Relative Hyperglycemia Is a Marker of Disease Severity in COVID-19

Patient in hospital bed with COVID, two nurses in PPE stand beside bed writing on clipboard

As in other illnesses, hyperglycemia on admission has been shown in COVID-19 to increase the risk of adverse outcomes during hospitalization. An additional measure has previously been validated to predict severe acute illness: the “glycemic gap,” the difference between current plasma glucose and estimated average glucose based on hemoglobin A1c (HbA1c).

Now, Brigham and Women’s Hospital researchers have extended the glycemic index’s utility to COVID-19. In a large multicenter cohort of adults with diabetes or hyperglycemia who were hospitalized for COVID-19, a higher glycemic gap was a stronger predictor of in-hospital mortality, mechanical ventilation, or ICU admission than either admission plasma glucose or HbA1c alone. Marie E. McDonnell, MD, diabetes section chief in the Division of Endocrinology, Diabetes and Hypertension at the Brigham, Donald C. Simonson, MD, MPH, ScD, a senior researcher in the Division, Nadine E. Palermo, DO, associate director of acute diabetes care in the Diabetes Management Program, and colleagues published the findings in The Journal of Clinical Endocrinology & Metabolism.


At the Brigham and four other academic hospitals, researchers retrospectively obtained data on 1,786 patients admitted between March 1, 2020, and February 28, 2021. They had PCR-confirmed COVID-19, a related diagnosis code, and either established diabetes or hyperglycemia measured at least twice during hospitalization.

Patient Characteristics

The cohort was 51% male, and the mean age was 66 years. The mean body mass index was 31.5 kg/m2, and diabetic ketoacidosis (DKA) was present on admission in 2.4% of patients.

Patients had evidence of both acute and chronic hyperglycemia, as the mean admission glucose was 12.0 mmol/L and the mean HbA1c was 8.07%. The mean glycemic gap was 1.7 mmol/L, indicating the cohort was more acutely hyperglycemic at admission than the mean HbA1c indicated.

Primary Outcome

The primary outcome of the analysis was death during hospitalization, which occurred in 10.6% of cases.
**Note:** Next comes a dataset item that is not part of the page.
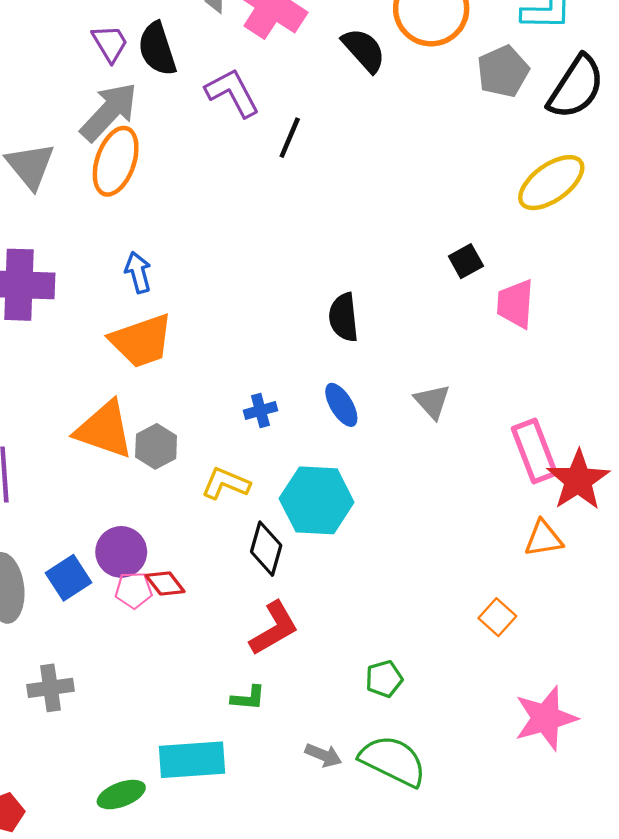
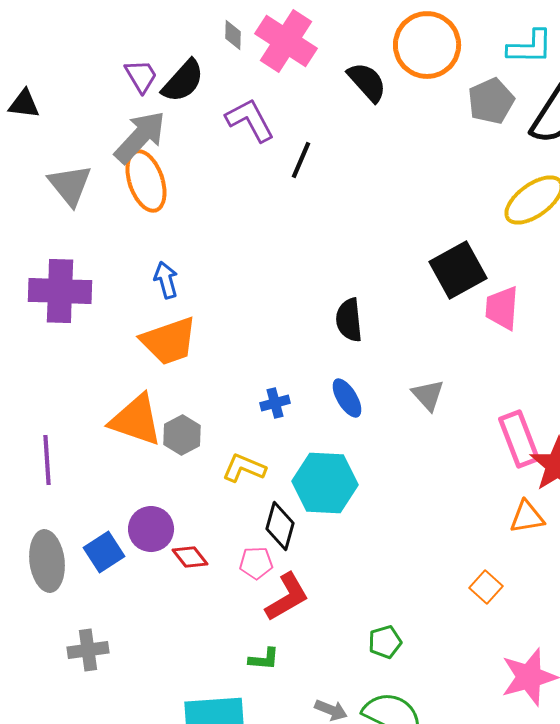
black semicircle: (157, 49) -> (183, 81), turned -120
orange ellipse: (116, 161) -> (146, 181), turned -38
black square: (466, 261) -> (458, 270), size x1.8
pink pentagon: (134, 590) -> (256, 563), moved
In an adjusted multivariable model, the statistically significant independent predictors of in-hospital mortality were:

  • Age—adjusted odds ratio (aOR), 1.03 per year
  • Glycemic gap above 0—aOR, 1.06 per mmol/L
  • BMI—aOR, 1.04 per kg/m2
  • DKA on admission—aOR, 3.56

Protective factors were:

  • Higher estimated glomerular filtration rate—aOR, 0.97 per mL/min/1.73 m2
  • Outpatient use of any diabetes medication—aOR, 0.41

Secondary Outcomes

Secondary outcomes were the need for mechanical ventilation (MV), required for 23% of the cohort, and ICU admission, required for 39%.

Significant independent predictors were:

  • Glycemic gap above 0—aOR, 1.06 per mmol/L for MV; 1.06 per mmol/L for ICU admission
  • BMI—aOR, 1.03 per kg/m2 for MV
  • DKA on admission—aOR, 13.6 for MV; all patients with DKA were admitted to the ICU

Protective factors were:

  • Younger age—aOR, 0.99 per year for MV
  • Any diabetes medication—0.69 for ICU admission
  • Male sex—aOR, 0.63 for MV; 0.72 for ICU admission
  • Use of angiotensin-converting enzyme inhibitor or angiotensin receptor blocker—aOR, 0.54 for MV

Guidance for Clinicians

The glycemic gap can be calculated easily at admission for people with diabetes or stress hyperglycemia. These findings suggest it could be applied to triage patients among different levels of care (e.g., floor or ICU). Whether the glycemic gap actually contributes to poor clinical outcomes remains to be determined.